Beginning at the end of the 1970s, China began a planned and comprehensive transfer of defence technologies to civilian use. This transfer is part of the nation's development strategy and will not only promote national economic development but also help to consolidate China's achievements in arms control and disarmament.

During the course of this transfer, China has effected a major readjustment in military products research and production capacity, converting two thirds to serving economic construction. In addition, it has reformed the management system and the industrial and product structures of the defence industry, putting its accomplishments in defence technologies to civilian use.

In 1989, the central government established a "civilian applications of military technology liason group" comprised of the State Planning Commission, the State Scientific and Technological Commission and the Commission of Science, Technology and Industry for National Defence. In provinces and municipalities with concentrations of defence industries, leading groups have been established to coordinate the transfer from military to civilian use, strengthening organization in the organic inclusion of such transfers in national, regional and industrial development plans. Today, the government departments formerly in charge of military production have already been changed into general corporations within their respective trades and, in accordance with the principles of the socialist market economy, will step by step develop into economic entities engaging in research, production and business.

During the Sixth (1981-1985) and Seventh (1986-1990) Five-Year Plans for economic and social development, China invested approximately four billion yuan in projects aimed at effecting the transfer. During the Eighth Five-Year Plan (1991-1995), an additional more than ten billion yuan has been invested. The military industrial enterprises enjoy the same series of preferential policies and reform measures the central government offers for facilitating the operation of enterprises and follow the contract responsibility system. As is stipulated in their contracts, these enterprises will surrender a portion of their profits to the government in addition to taxes. The remaining profits produced by civilian goods will be mostly used to boost production of such goods and improve the lives of those working for the enterprises.
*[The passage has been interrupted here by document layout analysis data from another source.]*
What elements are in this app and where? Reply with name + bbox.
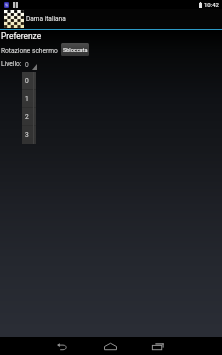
staticText: Sbloccata	[63, 47, 88, 53]
staticText: 2	[25, 113, 29, 121]
staticText: Livello:	[1, 60, 22, 68]
button[interactable]: Dama italiana	[0, 9, 222, 29]
button[interactable]: Sbloccata	[61, 43, 89, 56]
button[interactable]: Home	[93, 337, 127, 355]
staticText: 0	[25, 77, 29, 85]
button[interactable]: Recent apps	[141, 337, 175, 355]
staticText: Rotazione schermo	[1, 47, 58, 55]
staticText: Dama italiana	[26, 15, 66, 23]
button[interactable]: Livello	[23, 59, 38, 72]
staticText: Preferenze	[1, 31, 42, 41]
button[interactable]: Back	[45, 337, 79, 355]
button[interactable]: 3	[22, 126, 36, 144]
button[interactable]: 0	[22, 72, 36, 90]
button[interactable]: 2	[22, 108, 36, 126]
staticText: 0	[25, 61, 29, 69]
button[interactable]: 1	[22, 90, 36, 108]
staticText: 3	[25, 131, 29, 139]
staticText: 1	[25, 95, 29, 103]
staticText: 10:42	[204, 1, 219, 8]
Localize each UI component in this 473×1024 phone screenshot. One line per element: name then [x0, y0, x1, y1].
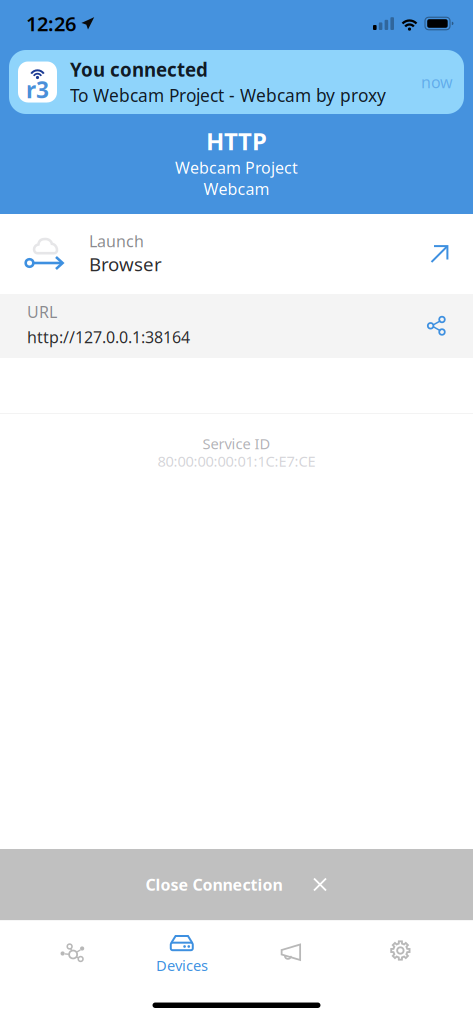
staticText: Launch	[89, 230, 144, 252]
staticText: http://127.0.0.1:38164	[27, 326, 190, 348]
staticText: Webcam Project	[175, 157, 298, 178]
staticText: 80:00:00:00:01:1C:E7:CE	[158, 451, 316, 471]
staticText: Close Connection	[146, 874, 282, 895]
staticText: Browser	[89, 252, 162, 276]
button[interactable]: Announcements	[236, 920, 346, 990]
staticText: Service ID	[202, 434, 270, 453]
button[interactable]: r3	[9, 50, 464, 114]
button[interactable]: URL	[0, 294, 473, 358]
staticText: You connected	[70, 57, 208, 82]
staticText: Devices	[156, 956, 208, 975]
button[interactable]: Close Connection	[0, 849, 473, 920]
staticText: URL	[27, 301, 57, 322]
button[interactable]: Settings	[346, 920, 455, 990]
button[interactable]: Devices	[127, 920, 236, 990]
staticText: 12:26	[26, 10, 76, 37]
staticText: Webcam	[204, 178, 270, 199]
staticText: To Webcam Project - Webcam by proxy	[70, 84, 386, 107]
staticText: HTTP	[206, 125, 267, 157]
staticText: r3	[26, 74, 49, 104]
staticText: now	[421, 71, 453, 93]
button[interactable]: Network	[18, 920, 127, 990]
button[interactable]: Launch	[0, 214, 473, 294]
Transforming China's defence industry gradually from its former incarnation as a monolithic producer of military products to today's diversified producer of products for military and civilian consumers has ensured that the needs of peacetime national defence construction are met, while at the same time producing high-quality industrial and consumer goods for society at large, thus playing an important role in national economic construction. As a result of technical transformation and new construction under the direction of the national industrial policy, approximately 450 production lines are now operating in the defence industry at a certain economic scale producing civilian consumer goods. The output value of civilian consumer goods produced by defence industry departments has been increasing 20 percent per annum and in 1994 represented approximately 80 percent of the total output value of such departments as opposed to 8 percent in 1979.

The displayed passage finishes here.